Portanto, na “óptica dos intelectuais africanos, a boa governação seria entendida e avaliada pela maneira através da qual o triângulo desenvolvimento, democracia e inclusão é sustentado”.
Revisitando os propósitos dos movimentos independentistas de África, Chissano nota uma preocupação constante em relação à construção de novos Estados cuja governação seria orientada para a promoção do desenvolvimento, da inclusão social e do respeito pelos direitos dos cidadãos. Por outras palavras, o antigo governante e combatente pela independência defende que os movimentos nacionalistas propunham-se a estabelecer a boa governação. E para sustentar esta afirmação, chama à colação o “sucesso” de Moçambique na expansão dos serviços de educação e saúde nos anos imediatamente após a independência. “Durante o período imediatamente posterior à proclamação da independência, a nossa governação foi sempre orientada por um elevado sentido de responsabilidade, de preservação e promoção do bem comum”, disse, sem falar do momento e das causas da ruptura em relação a esse modelo.

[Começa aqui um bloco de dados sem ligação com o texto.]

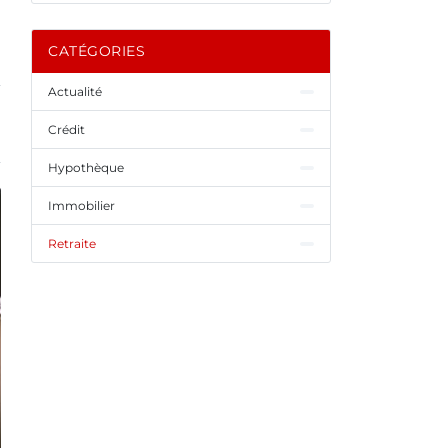
CATÉGORIES
Actualité
Crédit
Hypothèque
Immobilier
Retraite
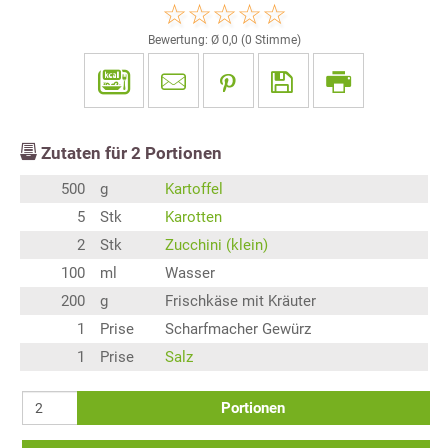
Bewertung: Ø
0,0
(
0
Stimme)
Zutaten für
2
Portionen
500
g
Kartoffel
5
Stk
Karotten
2
Stk
Zucchini (klein)
100
ml
Wasser
200
g
Frischkäse mit Kräuter
1
Prise
Scharfmacher Gewürz
1
Prise
Salz
Portionen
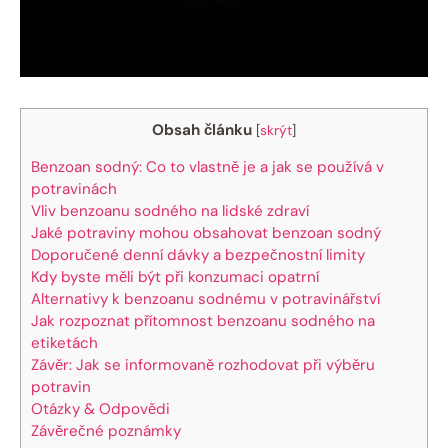
Obsah článku
[
skrýt
]
Benzoan sodný: Co to vlastně je a jak se používá v
potravinách
Vliv benzoanu sodného na lidské zdraví
Jaké potraviny mohou obsahovat benzoan sodný
Doporučené denní dávky a bezpečnostní limity
Kdy byste měli být při konzumaci opatrní
Alternativy k benzoanu sodnému v potravinářství
Jak rozpoznat přítomnost benzoanu sodného na
etiketách
Závěr: Jak se informovaně rozhodovat při výběru
potravin
Otázky & Odpovědi
Závěrečné poznámky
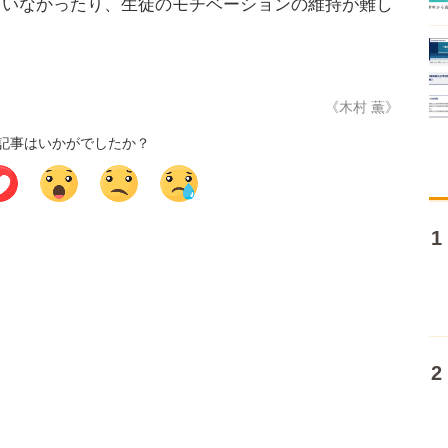
ていなかったり、生徒のモチベーションの維持が難し
。
《木村 薫》
記事はいかがでしたか？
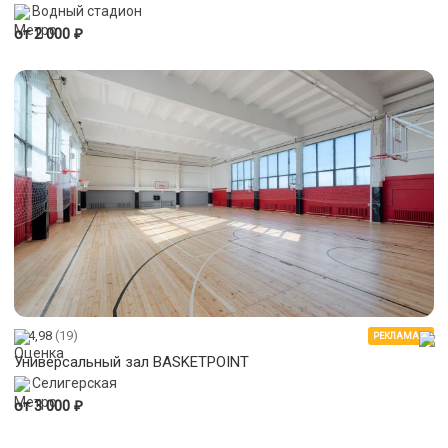
Водный стадион
₽
от 2 000
4,98
(19)
РЕКЛАМА
Универсальный зал BASKETPOINT
Селигерская
₽
от 3 000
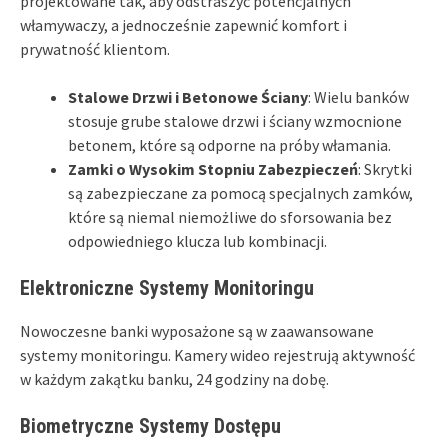
projektowane tak, aby odstraszyć potencjalnych
włamywaczy, a jednocześnie zapewnić komfort i
prywatność klientom.
Stalowe Drzwi i Betonowe Ściany
: Wielu banków
stosuje grube stalowe drzwi i ściany wzmocnione
betonem, które są odporne na próby włamania.
Zamki o Wysokim Stopniu Zabezpieczeń
: Skrytki
są zabezpieczane za pomocą specjalnych zamków,
które są niemal niemożliwe do sforsowania bez
odpowiedniego klucza lub kombinacji.
Elektroniczne Systemy Monitoringu
Nowoczesne banki wyposażone są w zaawansowane
systemy monitoringu. Kamery wideo rejestrują aktywność
w każdym zakątku banku, 24 godziny na dobę.
Biometryczne Systemy Dostępu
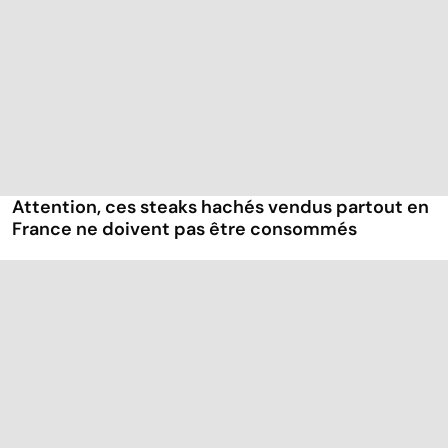
Attention, ces steaks hachés vendus partout en
France ne doivent pas être consommés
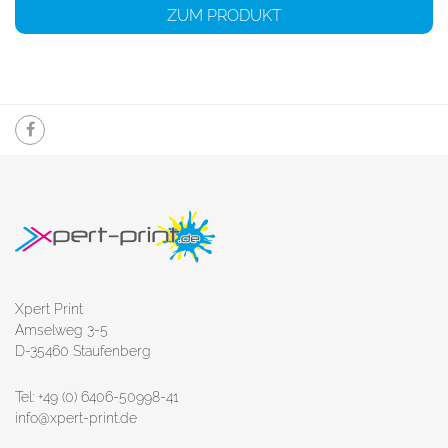
ZUM PRODUKT
Xpert Print
Amselweg 3-5
D-35460 Staufenberg
Tel: +49 (0) 6406-50998-41
info@xpert-print.de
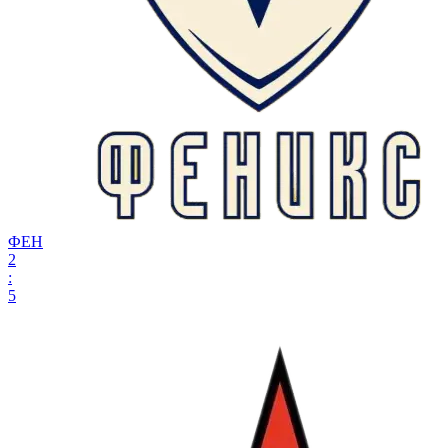
ФЕН
2
:
5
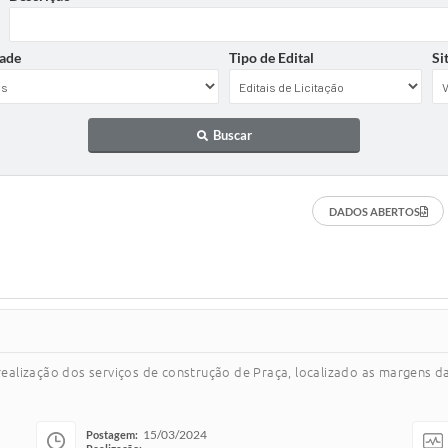
ade
Tipo de Edital
Si
Buscar
DADOS ABERTOS
alização dos serviços de construção de Praça, localizado as margens d
15/03/2024
Postagem:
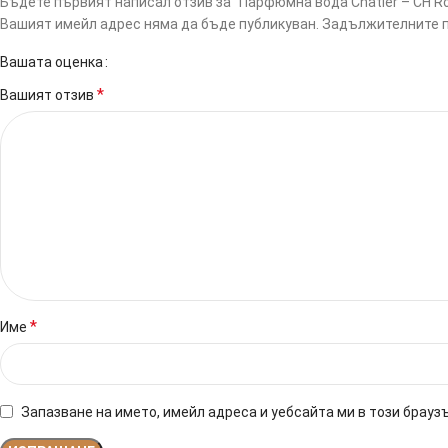
Бъдете първият написал отзив за “Парфюмна вода Chatler – CH Ro
Вашият имейл адрес няма да бъде публикуван.
Задължителните п
Вашата оценка
*
Вашият отзив
*
Име
Запазване на името, имейл адреса и уебсайта ми в този брауз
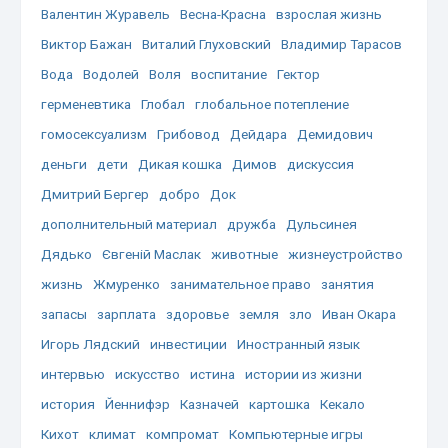
Валентин Журавель
Весна-Красна
взрослая жизнь
Виктор Бажан
Виталий Глуховский
Владимир Тарасов
Вода
Водолей
Воля
воспитание
Гектор
герменевтика
Глобал
глобальное потепление
гомосексуализм
Грибовод
Дейдара
Демидович
деньги
дети
Дикая кошка
Димов
дискуссия
Дмитрий Бергер
добро
Док
дополнительный материал
дружба
Дульсинея
Дядько
Євгеній Маслак
животные
жизнеустройство
жизнь
Жмуренко
занимательное право
занятия
запасы
зарплата
здоровье
земля
зло
Иван Окара
Игорь Лядский
инвестиции
Иностранный язык
интервью
искусство
истина
истории из жизни
история
Йеннифэр
Казначей
картошка
Кекало
Кихот
климат
компромат
Компьютерные игры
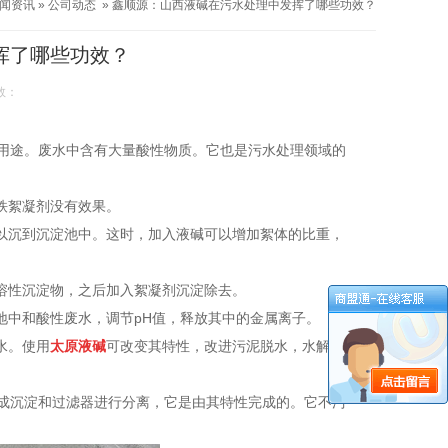
闻资讯
»
公司动态
»
鑫顺源：山西液碱在污水处理中发挥了哪些功效？
挥了哪些功效？
数：
用途。废水中含有大量酸性物质。它也是污水处理领域的
铁絮凝剂没有效果。
难以沉到沉淀池中。这时，加入液碱可以增加絮体的比重，
溶性沉淀物，之后加入絮凝剂沉淀除去。
地中和酸性废水，调节pH值，释放其中的金属离子。
水。使用
太原液碱
可改变其特性，改进污泥脱水，水解有
成沉淀和过滤器进行分离，它是由其特性完成的。它不污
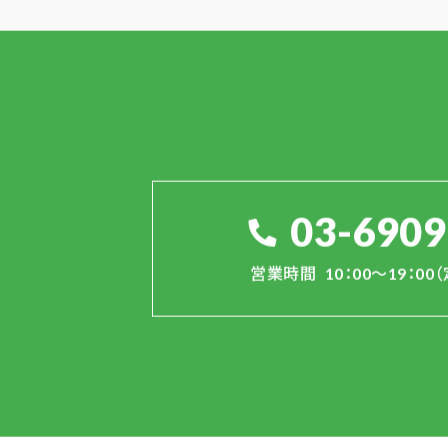
03-6909
営業時間
10：00～19：0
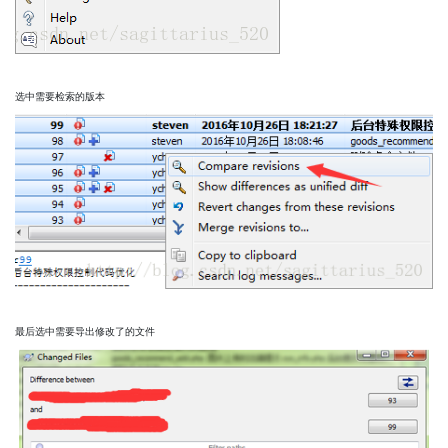
选中需要检索的版本
最后选中需要导出修改了的文件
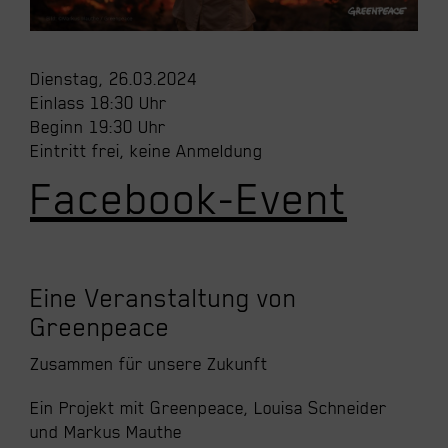
Dienstag, 26.03.2024
Einlass 18:30 Uhr
Beginn 19:30 Uhr
Eintritt frei, keine Anmeldung
Facebook-Event
Eine Veranstaltung von
Greenpeace
Zusammen für unsere Zukunft
Ein Projekt mit Greenpeace, Louisa Schneider
und Markus Mauthe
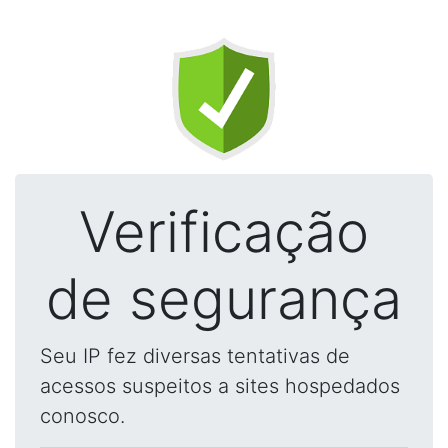
Verificação
de segurança
Seu IP fez diversas tentativas de
acessos suspeitos a sites hospedados
conosco.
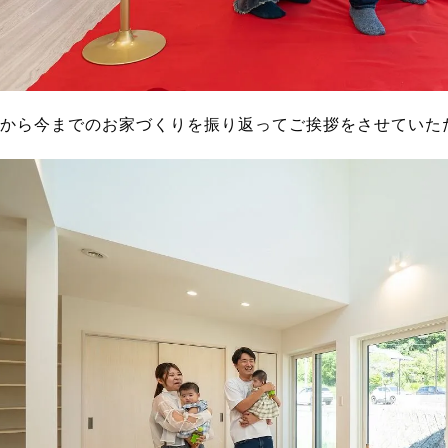
から今までのお家づくりを振り返ってご挨拶をさせていた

Sem descurar as críticas presentes, o antigo Estadista diz ainda que “todos” os moçambicanos tinham a oportunidade de participar do processo de tomada de decisões a partir dos seus bairros. “Era a democracia popular que, apesar das suas imperfeições ou limitações objectivas, proporcionava aos cidadãos um importante espaço de participação e inclusão”.
Desafios do presente e do futuro exigem a formação de líderes
O tema da aula também incluía a liderança. Chissano começou por definir a liderança como a capacidade de influenciar pessoas para a realização de um objectivo comum, sublinhando que ela é uma condição importante para a formulação de “boas políticas públicas” num contexto de pluralidade, como é o caso de Moçambique. De novo voltando ao passado, o orador fez notar que as lutas pelas independências e a construção de novos Estados em África, e em Moçambique em particular, foram conduzidas por figuras carismáticas que revelaram qualidades inatas de liderança. Apesar de reconhecer este tipo de liderança na construção do Estado moçambicano, Chissano defende que os desafios do presente e do futuro exigem a formação e treinamento de líderes. “Da minha experiência pessoal, guardo muito respeito e grande admiração por aqueles líderes com qualidades inatas. Porém, estou convicto de que hoje existem vários motivos que tornam necessária uma formação que eduque o cidadão sobre os valores da liderança e boa governação, para reforçar as suas qualidades inatas”.